§ **PROBLEM TO WORK ON**: All the lines below should be set down exactly, with no picture carried into the copy.

Collection entries:
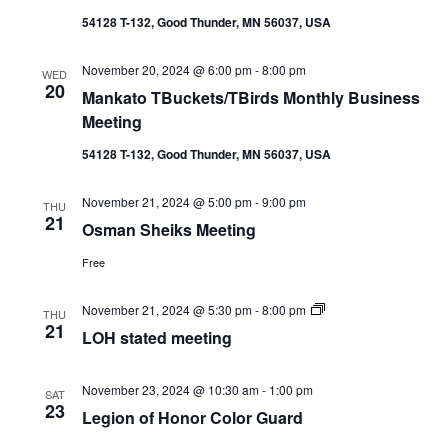
54128 T-132, Good Thunder, MN 56037, USA
November 20, 2024 @ 6:00 pm
-
8:00 pm
WED
20
Mankato TBuckets/TBirds Monthly Business
Meeting
54128 T-132, Good Thunder, MN 56037, USA
November 21, 2024 @ 5:00 pm
-
9:00 pm
THU
21
Osman Sheiks Meeting
Free
LOH
November 21, 2024 @ 5:30 pm
-
8:00 pm
THU
stated
21
LOH stated meeting
meeting
November 23, 2024 @ 10:30 am
-
1:00 pm
SAT
23
Legion of Honor Color Guard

§ **YOUR RESPONSE**:
54128 T-132, Good Thunder, MN 56037, USA
November 20, 2024 @ 6:00 pm
-
8:00 pm
WED
20
Mankato TBuckets/TBirds Monthly Business
Meeting
54128 T-132, Good Thunder, MN 56037, USA
November 21, 2024 @ 5:00 pm
-
9:00 pm
THU
21
Osman Sheiks Meeting
Free
LOH
November 21, 2024 @ 5:30 pm
-
8:00 pm
THU
stated
21
LOH stated meeting
meeting
November 23, 2024 @ 10:30 am
-
1:00 pm
SAT
23
Legion of Honor Color Guard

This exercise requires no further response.